The Power of Negative Thinking

Just listened to a great interview - the first "self help" style of thinking that I could relate to!

http://www.abc.net.au/local/stories/2013/03/05/3703874.htm

Oliver Burkeman is a writer for The Guardian based in New York, and also writes a monthly column for Psychologies magazine.

He's been closely following the self-help phenomenon and he says most of its gurus have it exactly backwards.

Oliver thinks that if you really want to pursue happiness, you should ditch the positive thinking and travel the negative path: embrace failure, embrace embarrassment and above all accept insecurity.

His non self-help self-help book is called The Antidote: Happiness for people who can't stand positive thinking, published by Text.

I particularly like the stuff around accepting insecurity, mortality, failure and embarrassment up front and looking it in the eye to keep it in perspective, rather than avoiding it, pretending it isn't there or thinking that if we only think about the positive stuff, this won't happen. Likewise his stuff about gratitude and imagining our life without any of the relationships and possessions we enjoy to get some perspective on how good life really is already.

I enjoyed it anyway...
 
Just listened to a great interview - the first "self help" style of thinking that I could relate to!

http://www.abc.net.au/local/stories/2013/03/05/3703874.htm



I particularly like the stuff around accepting insecurity, mortality, failure and embarrassment up front and looking it in the eye to keep it in perspective, rather than avoiding it, pretending it isn't there or thinking that if we only think about the positive stuff, this won't happen. Likewise his stuff about gratitude and imagining our life without any of the relationships and possessions we enjoy to get some perspective on how good life really is already.

I enjoyed it anyway...

Rule 101 of marketing, first identify a marketplace then create a product to sell to it. Dont create a product first then find someone to sell it to.

I particularly like the fact that the marketplace he is selling too would be 95% of the population.. call me skeptical on the validity of its content.
 
Rule 101 of marketing, first identify a marketplace then create a product to sell to it.
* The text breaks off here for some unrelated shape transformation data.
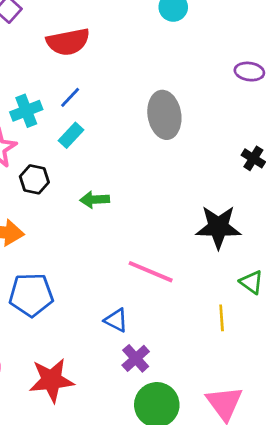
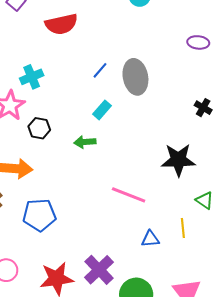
blue line: (70, 97) -> (100, 70), moved
cyan rectangle: (71, 135) -> (102, 110), moved
blue triangle: (116, 320) -> (150, 239), moved, turned -30
purple cross: (136, 358) -> (99, 270), moved, size x1.4

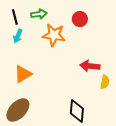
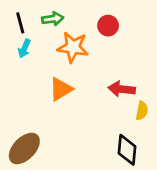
orange triangle: (23, 74) -> (61, 89), moved
black diamond: (77, 111) -> (127, 150), moved

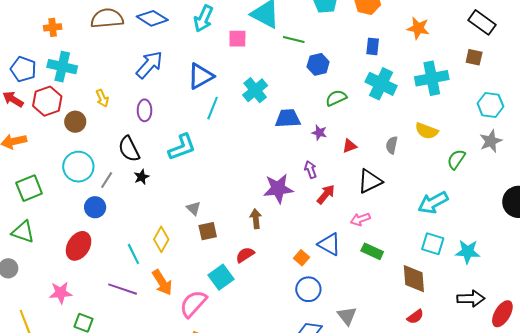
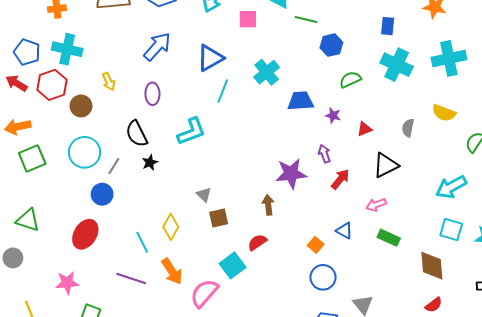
green square: (29, 188) -> (32, 158), moved
blue triangle: (329, 244) -> (344, 231), size x0.7

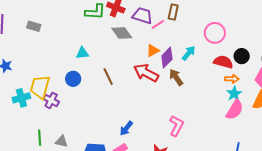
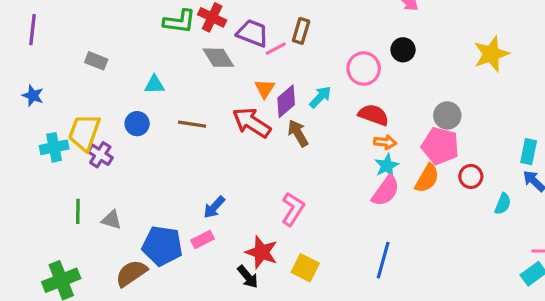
gray rectangle: (34, 26) -> (96, 61), moved
orange triangle: (153, 50) -> (265, 89), turned -32
black circle: (242, 56) -> (403, 50), moved
brown line: (108, 77) -> (192, 124), turned -60

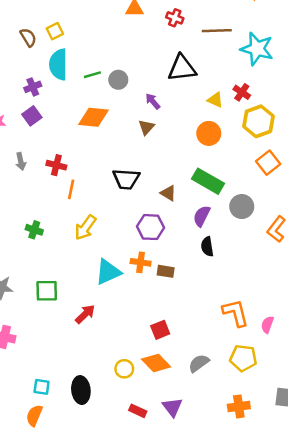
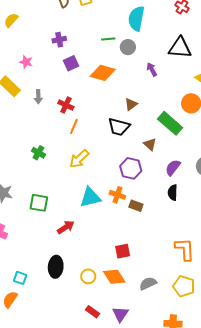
cyan semicircle: (58, 64) -> (136, 19), moved
purple square: (32, 116) -> (71, 63), moved
brown triangle: (146, 127) -> (131, 104), moved
green rectangle: (208, 181) -> (170, 123), moved
black ellipse: (81, 390) -> (56, 267), moved

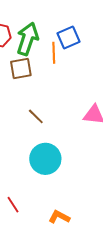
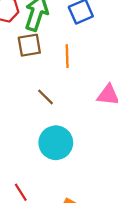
orange line: (54, 53) -> (67, 56), moved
Dont create a product first then find someone to sell it to.

I particularly like the fact that the marketplace he is selling too would be 95% of the population.. call me skeptical on the validity of its content.
I just finished reading the book and found much of it to be interesting.

It's not your traditional "do these things, think these things and follow these tips and tricks and you will be happy" type book. Rather, it struck me more as a brief over view of some other philosophies and how they might lead one to happiness. Almost like an introductory text book designed to give you ideas for your own further study. He talks a bit about stoicism, Buddhism, memento mori and the risks of being too goal orientated.
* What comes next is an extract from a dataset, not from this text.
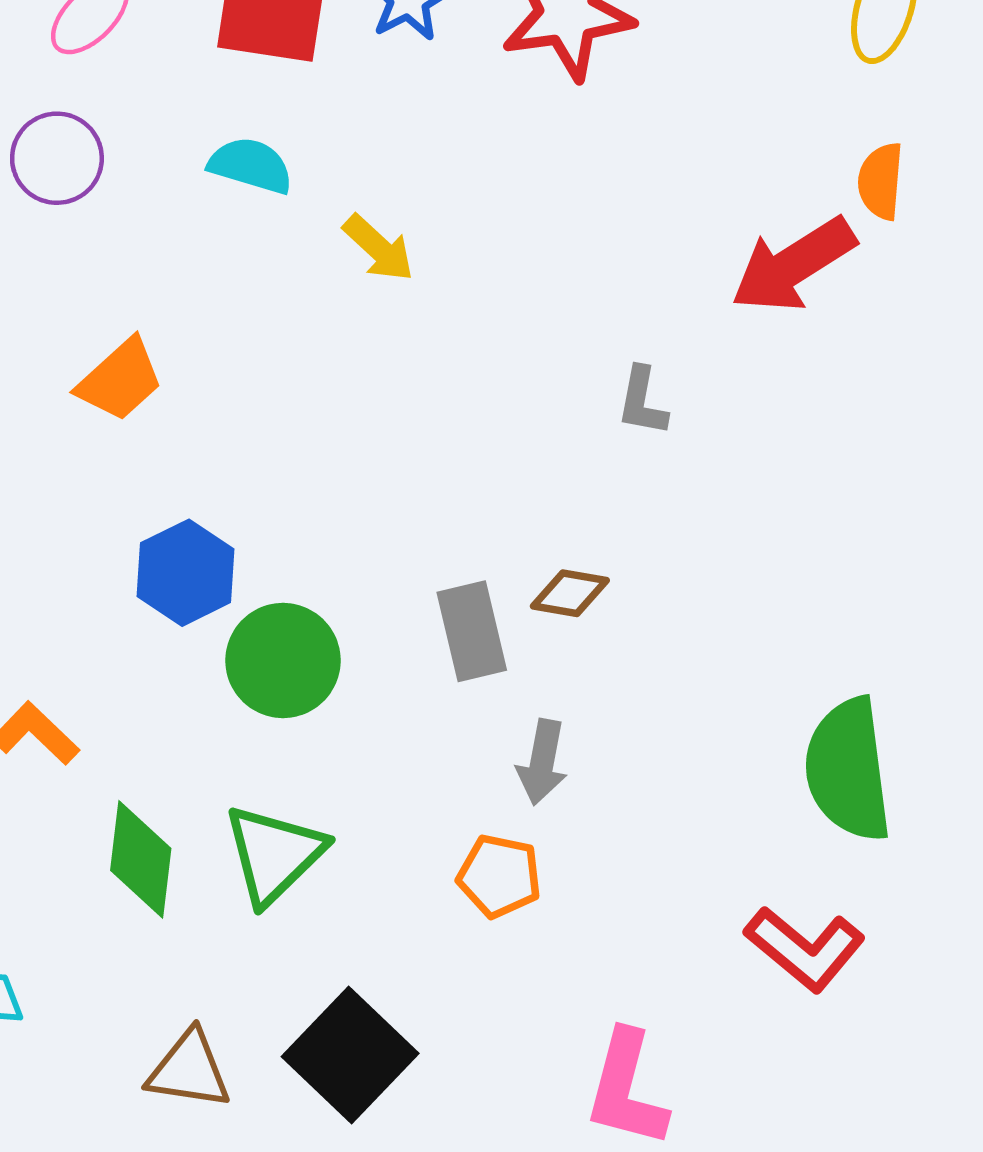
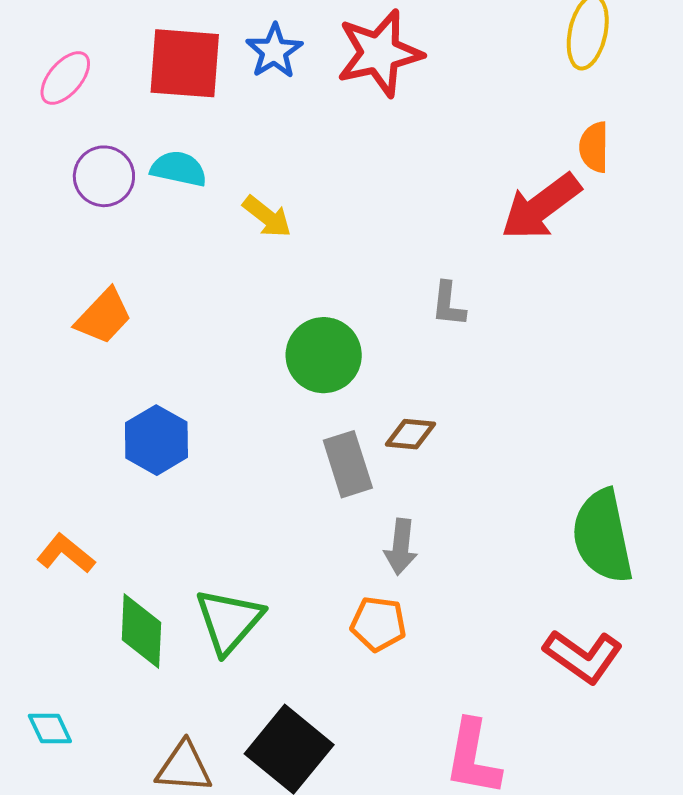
purple circle: (57, 158) -> (104, 176), moved
green circle: (283, 660) -> (324, 355), moved

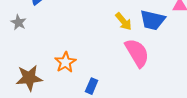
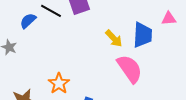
blue trapezoid: (153, 20) -> (143, 35), turned -96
Don't read it if you want a guidebook you can blindly follow in order to be happy. If you have an interest in philosophies about living a calmer and possibly more happy life it might be of interest.
 
Rule 101 of marketing, first identify a marketplace then create a product to sell to it. Dont create a product first then find someone to sell it to.

I particularly like the fact that the marketplace he is selling too would be 95% of the population.. call me skeptical on the validity of its content.
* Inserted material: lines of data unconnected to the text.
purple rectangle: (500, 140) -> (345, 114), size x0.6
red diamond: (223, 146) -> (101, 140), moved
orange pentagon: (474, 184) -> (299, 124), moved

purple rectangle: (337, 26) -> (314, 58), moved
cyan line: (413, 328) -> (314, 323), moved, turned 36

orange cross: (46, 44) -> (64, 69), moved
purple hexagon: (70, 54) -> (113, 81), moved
I would consider myself exceptionally positive, and must admit, a lot of the extract there rings true to the way I think.

I don't deny people dislike others doing better, I just accept it and acknowledge, the average person isn't particularly interesting, so wanting to mould myself to their standards isn't appealing in the least.
 
Interesting view, he talks about Buddhists and the Stoic's

Your funniest example was going on the London Underground and calling out the names of the stops loudly in a deliberate ritual of self-humiliation. You were inviting negative feelings. That must be hard for a well-behaved Englishman.

The basic idea of it is derived from stoic exercises, which [in ancient times] obviously didn’t involve public transport. But the same idea is behind it. The point is not that it’s fun to do or that it isn’t quite embarrassing but that there’s a huge disproportion between the anxiety that’s provoked by thinking about it and actually doing it. It has this effect of sort of training a muscle, to ask yourself what the worst in any situation could be as a way of defeating anxiety. It’s very contrary to the positive-thinking culture.

Have you used the technique often?

I use it on a daily basis in small ways. If you’re running late for some appointment or you’re going to give some talk that you’re sort of nervous about, it’s always really useful to stop and realize that a certain amount of public embarrassment is the worst that could happen. And yet the thoughts that you’ve been having on a semi-conscious level are a bit more equivalent to the world exploding.

Do you get push back from the positive folk?

A little. But I think that I don’t hear as much from positive people who object because it would require them to be negative.